> **REQUIRED WORK**:
Nothing after the line with "économique Comme la" belongs in the copy; extract the lines below from the top through that line, pictures left out.

[Data extracted from a collection]

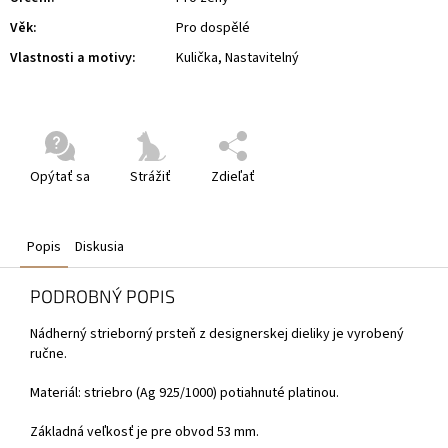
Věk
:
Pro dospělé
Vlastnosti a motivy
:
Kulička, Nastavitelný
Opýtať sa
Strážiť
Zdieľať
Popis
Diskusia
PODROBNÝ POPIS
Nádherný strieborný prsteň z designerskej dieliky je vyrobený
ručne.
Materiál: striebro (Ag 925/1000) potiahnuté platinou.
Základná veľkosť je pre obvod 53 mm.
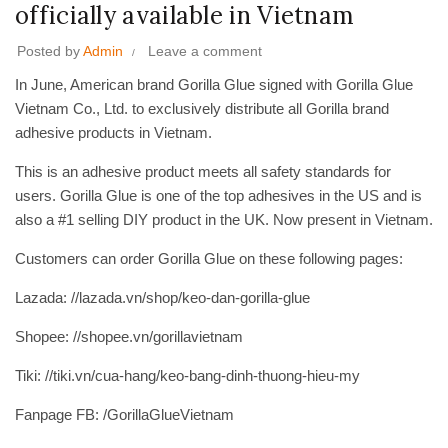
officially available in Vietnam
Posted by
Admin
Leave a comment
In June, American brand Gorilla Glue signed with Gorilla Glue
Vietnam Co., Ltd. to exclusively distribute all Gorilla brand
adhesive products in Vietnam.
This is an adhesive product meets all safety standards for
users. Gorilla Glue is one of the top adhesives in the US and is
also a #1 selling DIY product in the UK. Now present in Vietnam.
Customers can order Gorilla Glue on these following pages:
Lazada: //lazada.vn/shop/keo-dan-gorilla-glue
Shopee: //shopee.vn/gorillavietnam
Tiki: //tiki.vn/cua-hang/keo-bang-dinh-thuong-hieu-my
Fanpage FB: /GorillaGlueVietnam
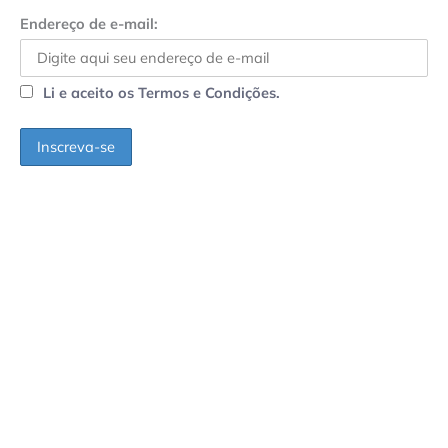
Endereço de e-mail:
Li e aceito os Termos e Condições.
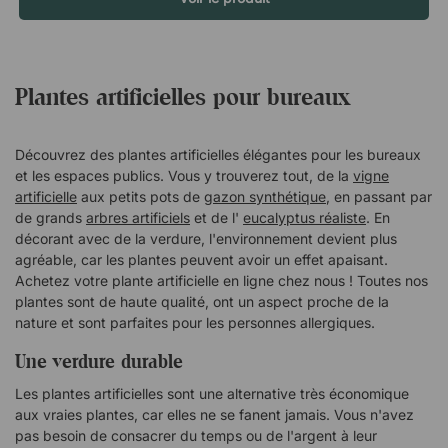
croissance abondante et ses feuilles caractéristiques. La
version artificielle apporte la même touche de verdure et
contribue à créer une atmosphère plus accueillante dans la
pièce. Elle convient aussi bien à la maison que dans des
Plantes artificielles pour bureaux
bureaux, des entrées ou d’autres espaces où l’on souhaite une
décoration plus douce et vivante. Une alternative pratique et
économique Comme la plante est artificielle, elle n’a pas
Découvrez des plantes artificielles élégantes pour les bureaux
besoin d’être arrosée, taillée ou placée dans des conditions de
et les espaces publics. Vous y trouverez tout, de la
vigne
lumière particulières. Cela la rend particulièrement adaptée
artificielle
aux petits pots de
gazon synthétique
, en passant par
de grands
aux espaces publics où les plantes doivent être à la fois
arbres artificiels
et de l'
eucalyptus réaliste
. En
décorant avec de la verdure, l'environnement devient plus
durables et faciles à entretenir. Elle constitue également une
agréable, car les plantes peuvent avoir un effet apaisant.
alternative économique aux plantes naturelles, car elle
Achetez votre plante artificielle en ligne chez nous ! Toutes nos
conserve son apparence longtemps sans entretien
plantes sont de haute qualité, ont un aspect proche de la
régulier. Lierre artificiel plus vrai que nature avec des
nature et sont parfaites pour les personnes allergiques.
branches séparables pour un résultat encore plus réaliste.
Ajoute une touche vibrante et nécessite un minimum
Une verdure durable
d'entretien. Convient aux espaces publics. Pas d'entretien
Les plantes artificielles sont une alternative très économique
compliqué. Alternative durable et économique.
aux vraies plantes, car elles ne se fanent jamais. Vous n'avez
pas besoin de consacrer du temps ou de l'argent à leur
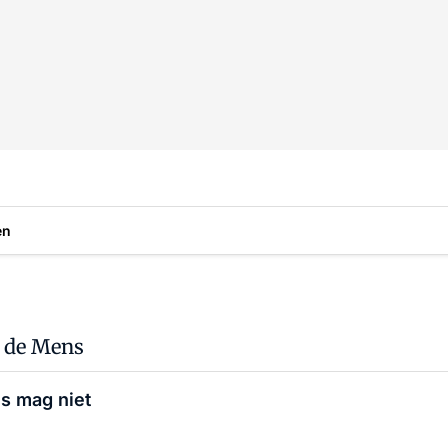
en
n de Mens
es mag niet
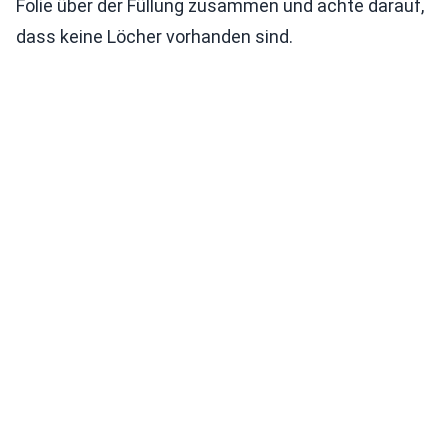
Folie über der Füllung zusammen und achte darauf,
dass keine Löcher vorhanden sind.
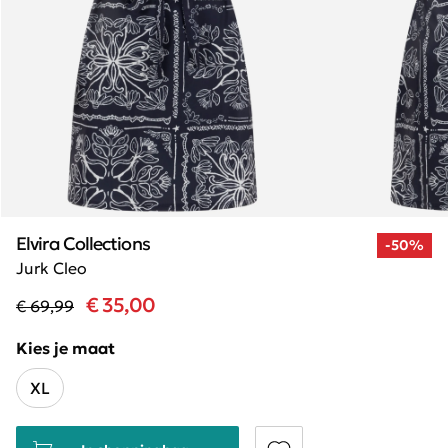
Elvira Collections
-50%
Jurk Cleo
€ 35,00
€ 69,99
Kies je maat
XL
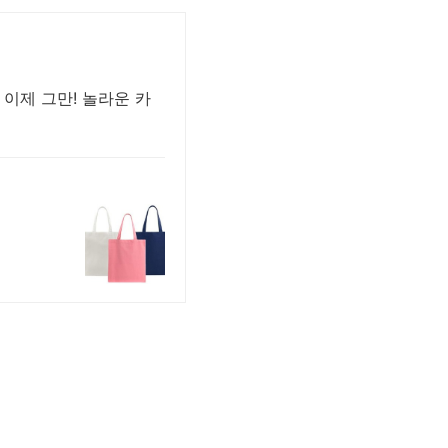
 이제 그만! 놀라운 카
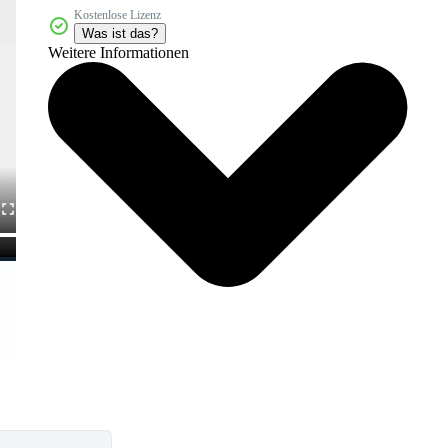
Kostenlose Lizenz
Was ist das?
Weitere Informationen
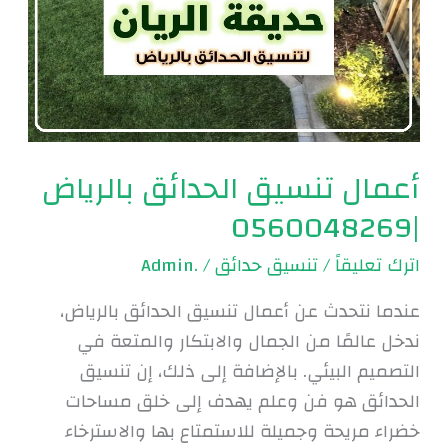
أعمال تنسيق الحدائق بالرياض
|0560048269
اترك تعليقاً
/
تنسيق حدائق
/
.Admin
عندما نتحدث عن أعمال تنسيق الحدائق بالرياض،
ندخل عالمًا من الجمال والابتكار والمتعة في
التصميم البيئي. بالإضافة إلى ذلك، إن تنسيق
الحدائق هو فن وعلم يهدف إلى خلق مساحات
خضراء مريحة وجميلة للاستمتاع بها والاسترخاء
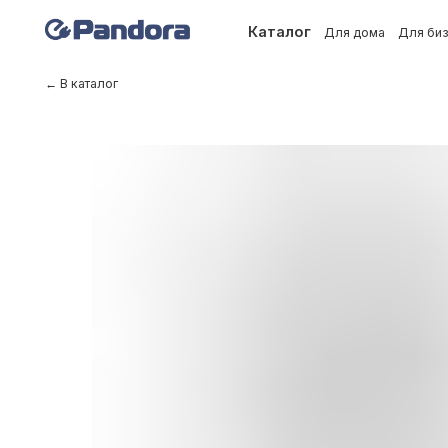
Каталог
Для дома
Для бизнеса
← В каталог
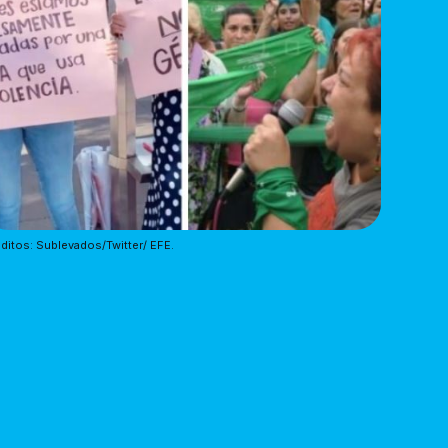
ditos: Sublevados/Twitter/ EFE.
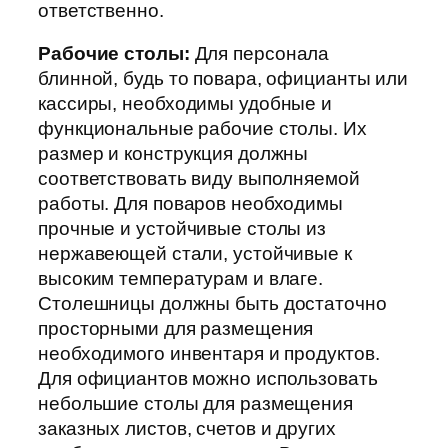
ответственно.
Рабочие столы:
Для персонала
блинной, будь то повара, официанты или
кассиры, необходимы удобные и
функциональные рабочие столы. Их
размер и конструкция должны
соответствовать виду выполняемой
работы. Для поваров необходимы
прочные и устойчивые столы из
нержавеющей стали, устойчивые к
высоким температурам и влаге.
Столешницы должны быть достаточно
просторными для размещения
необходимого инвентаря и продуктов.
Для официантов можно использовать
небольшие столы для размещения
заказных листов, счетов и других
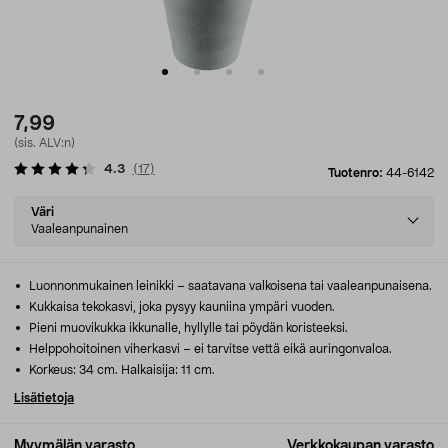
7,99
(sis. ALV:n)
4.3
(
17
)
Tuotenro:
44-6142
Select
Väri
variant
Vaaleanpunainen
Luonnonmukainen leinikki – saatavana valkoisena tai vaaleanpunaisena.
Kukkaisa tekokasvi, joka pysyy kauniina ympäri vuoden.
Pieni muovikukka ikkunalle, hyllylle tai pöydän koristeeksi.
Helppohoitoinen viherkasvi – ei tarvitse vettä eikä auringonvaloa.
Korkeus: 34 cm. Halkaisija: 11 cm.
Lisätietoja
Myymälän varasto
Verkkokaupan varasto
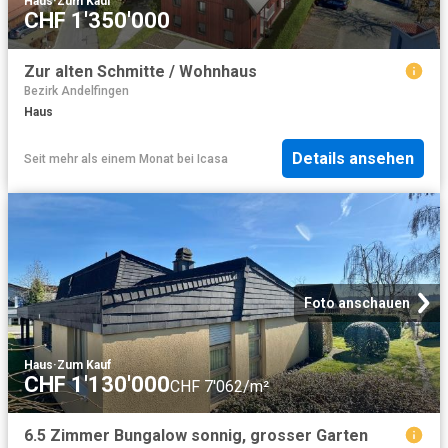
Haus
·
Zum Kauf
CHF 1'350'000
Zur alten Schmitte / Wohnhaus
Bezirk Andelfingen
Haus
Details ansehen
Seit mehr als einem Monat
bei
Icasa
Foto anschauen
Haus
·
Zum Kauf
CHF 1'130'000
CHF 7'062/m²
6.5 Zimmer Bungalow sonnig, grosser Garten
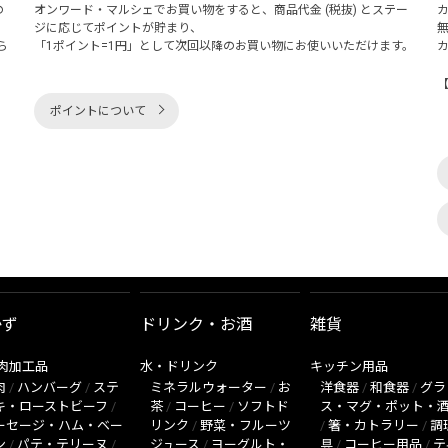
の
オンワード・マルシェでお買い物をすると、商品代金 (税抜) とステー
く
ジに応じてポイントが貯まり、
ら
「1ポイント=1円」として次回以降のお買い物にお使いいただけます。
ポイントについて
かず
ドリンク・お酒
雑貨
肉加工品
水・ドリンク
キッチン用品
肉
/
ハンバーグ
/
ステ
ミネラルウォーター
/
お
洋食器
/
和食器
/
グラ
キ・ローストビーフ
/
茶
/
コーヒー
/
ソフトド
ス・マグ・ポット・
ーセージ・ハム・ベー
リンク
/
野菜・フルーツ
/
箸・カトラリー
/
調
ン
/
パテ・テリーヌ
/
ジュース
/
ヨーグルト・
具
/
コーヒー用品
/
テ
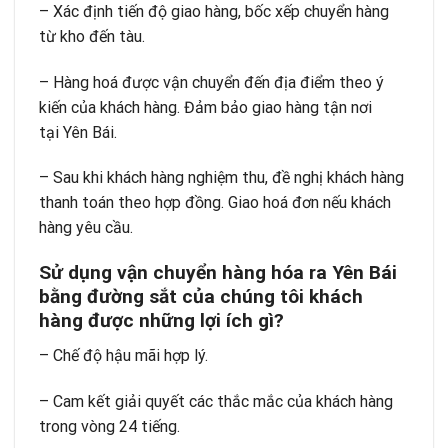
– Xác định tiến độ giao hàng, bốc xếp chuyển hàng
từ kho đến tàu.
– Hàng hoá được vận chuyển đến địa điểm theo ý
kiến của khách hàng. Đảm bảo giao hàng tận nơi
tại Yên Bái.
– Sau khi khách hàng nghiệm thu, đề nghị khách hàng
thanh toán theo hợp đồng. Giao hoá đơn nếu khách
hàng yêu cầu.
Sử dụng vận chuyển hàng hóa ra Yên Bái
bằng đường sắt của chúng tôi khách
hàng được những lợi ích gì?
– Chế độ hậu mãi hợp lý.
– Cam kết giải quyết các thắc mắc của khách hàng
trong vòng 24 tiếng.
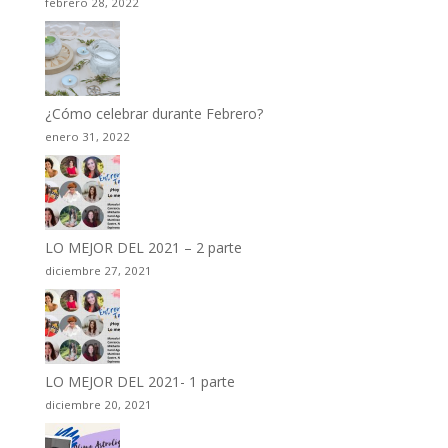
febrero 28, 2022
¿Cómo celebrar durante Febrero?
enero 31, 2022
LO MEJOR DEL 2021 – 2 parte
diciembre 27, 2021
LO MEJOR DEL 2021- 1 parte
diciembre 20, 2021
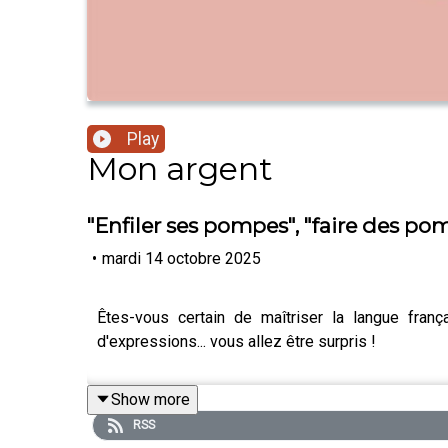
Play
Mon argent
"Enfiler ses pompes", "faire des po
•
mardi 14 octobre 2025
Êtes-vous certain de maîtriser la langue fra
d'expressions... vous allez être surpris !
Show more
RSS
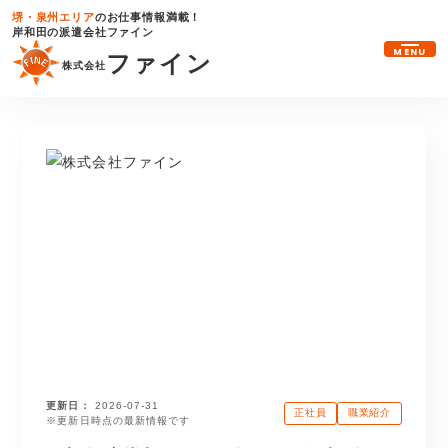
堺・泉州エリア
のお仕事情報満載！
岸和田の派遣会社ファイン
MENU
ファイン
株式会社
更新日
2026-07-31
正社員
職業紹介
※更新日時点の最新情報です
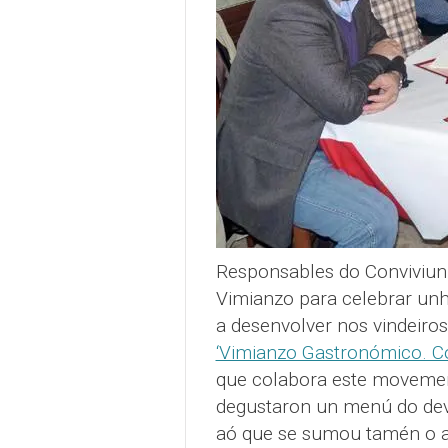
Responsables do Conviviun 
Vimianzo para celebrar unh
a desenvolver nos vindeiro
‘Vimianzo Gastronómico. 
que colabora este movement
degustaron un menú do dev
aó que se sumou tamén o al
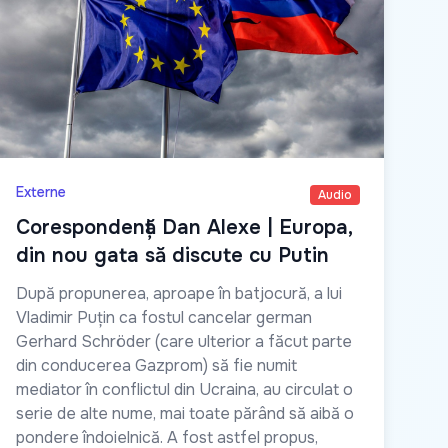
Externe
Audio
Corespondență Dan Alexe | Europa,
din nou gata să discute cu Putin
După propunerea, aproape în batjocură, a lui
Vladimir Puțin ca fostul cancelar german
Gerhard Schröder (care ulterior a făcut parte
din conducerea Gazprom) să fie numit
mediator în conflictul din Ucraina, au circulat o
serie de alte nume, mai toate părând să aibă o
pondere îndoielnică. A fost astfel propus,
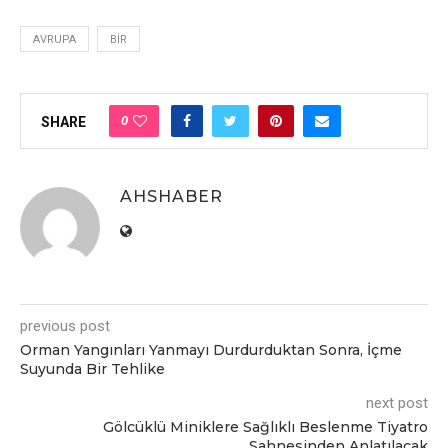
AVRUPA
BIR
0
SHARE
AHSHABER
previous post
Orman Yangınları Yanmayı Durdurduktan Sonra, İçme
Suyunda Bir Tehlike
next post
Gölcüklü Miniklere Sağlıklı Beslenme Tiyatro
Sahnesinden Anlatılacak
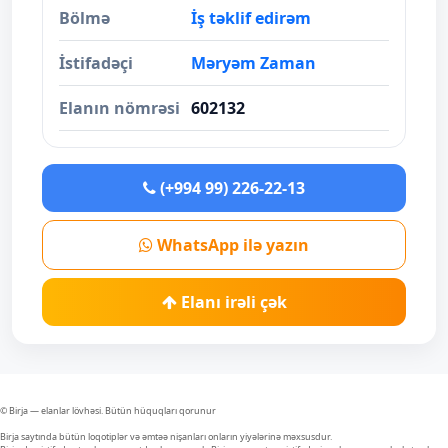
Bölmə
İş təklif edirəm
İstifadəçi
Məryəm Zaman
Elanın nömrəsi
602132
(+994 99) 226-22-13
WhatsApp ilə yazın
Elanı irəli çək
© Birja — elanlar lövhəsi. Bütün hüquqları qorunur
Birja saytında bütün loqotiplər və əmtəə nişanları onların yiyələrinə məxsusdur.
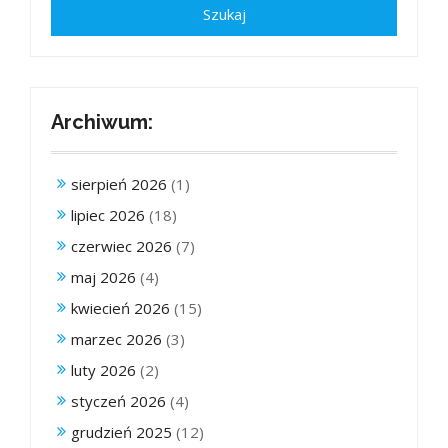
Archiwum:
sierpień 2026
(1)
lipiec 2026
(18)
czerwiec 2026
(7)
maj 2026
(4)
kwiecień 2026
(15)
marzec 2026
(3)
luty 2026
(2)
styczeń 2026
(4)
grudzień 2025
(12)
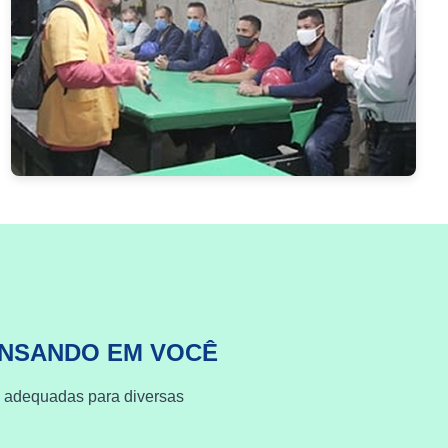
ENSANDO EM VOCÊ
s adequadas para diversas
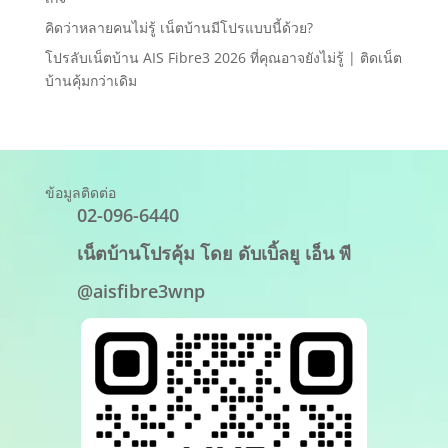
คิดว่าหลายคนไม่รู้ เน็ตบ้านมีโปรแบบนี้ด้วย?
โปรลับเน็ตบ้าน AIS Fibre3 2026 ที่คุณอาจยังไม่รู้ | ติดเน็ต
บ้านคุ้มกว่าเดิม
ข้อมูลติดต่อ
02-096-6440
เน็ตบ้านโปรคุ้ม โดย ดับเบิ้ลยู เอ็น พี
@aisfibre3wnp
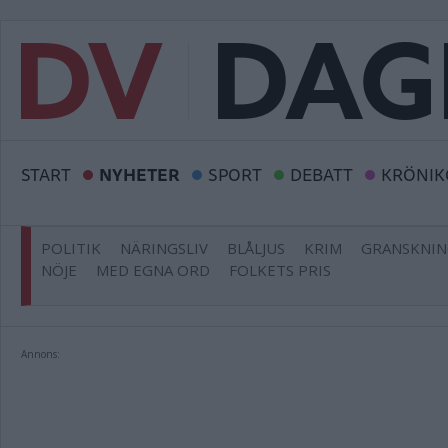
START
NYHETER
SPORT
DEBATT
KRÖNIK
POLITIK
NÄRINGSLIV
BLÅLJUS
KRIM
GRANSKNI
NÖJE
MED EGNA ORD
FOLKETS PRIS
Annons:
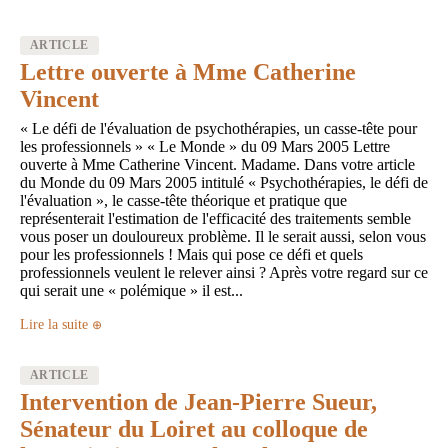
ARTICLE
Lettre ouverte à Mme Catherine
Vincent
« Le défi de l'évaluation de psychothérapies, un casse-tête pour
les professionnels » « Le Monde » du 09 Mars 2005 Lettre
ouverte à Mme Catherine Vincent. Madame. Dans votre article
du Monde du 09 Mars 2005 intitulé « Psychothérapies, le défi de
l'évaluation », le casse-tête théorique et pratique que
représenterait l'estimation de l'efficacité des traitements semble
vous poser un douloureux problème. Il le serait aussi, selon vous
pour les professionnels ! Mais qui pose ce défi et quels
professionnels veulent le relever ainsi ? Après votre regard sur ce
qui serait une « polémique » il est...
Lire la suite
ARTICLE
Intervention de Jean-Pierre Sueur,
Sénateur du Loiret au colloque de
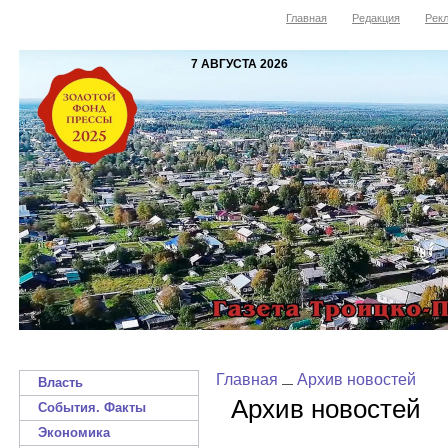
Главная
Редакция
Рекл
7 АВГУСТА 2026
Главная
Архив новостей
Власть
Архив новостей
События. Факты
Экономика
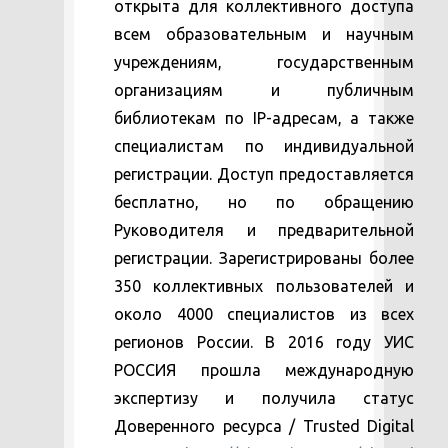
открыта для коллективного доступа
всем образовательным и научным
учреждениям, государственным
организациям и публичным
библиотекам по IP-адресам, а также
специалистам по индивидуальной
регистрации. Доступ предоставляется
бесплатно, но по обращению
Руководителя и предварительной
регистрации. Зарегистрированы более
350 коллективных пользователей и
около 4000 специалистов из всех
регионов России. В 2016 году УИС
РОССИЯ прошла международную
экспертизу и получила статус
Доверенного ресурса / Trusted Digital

> **RESPONSE TO THE TASK**:
Věk
:
Pro dospělé
Vlastnosti a motivy
:
Kulička, Nastavitelný
Opýtať sa
Strážiť
Zdieľať
Popis
Diskusia
PODROBNÝ POPIS
Nádherný strieborný prsteň z designerskej dieliky je vyrobený
ručne.
Materiál: striebro (Ag 925/1000) potiahnuté platinou.
Základná veľkosť je pre obvod 53 mm.
officially available in Vietnam
Posted by
Admin
Leave a comment
In June, American brand Gorilla Glue signed with Gorilla Glue
Vietnam Co., Ltd. to exclusively distribute all Gorilla brand
adhesive products in Vietnam.
This is an adhesive product meets all safety standards for
users. Gorilla Glue is one of the top adhesives in the US and is
also a #1 selling DIY product in the UK. Now present in Vietnam.
Customers can order Gorilla Glue on these following pages:
Lazada: //lazada.vn/shop/keo-dan-gorilla-glue
Shopee: //shopee.vn/gorillavietnam
Tiki: //tiki.vn/cua-hang/keo-bang-dinh-thuong-hieu-my
Fanpage FB: /GorillaGlueVietnam
Endereço de e-mail:
Li e aceito os Termos e Condições.
croissance abondante et ses feuilles caractéristiques. La
version artificielle apporte la même touche de verdure et
contribue à créer une atmosphère plus accueillante dans la
pièce. Elle convient aussi bien à la maison que dans des
Plantes artificielles pour bureaux
bureaux, des entrées ou d’autres espaces où l’on souhaite une
décoration plus douce et vivante. Une alternative pratique et
économique Comme la plante est artificielle, elle n’a pas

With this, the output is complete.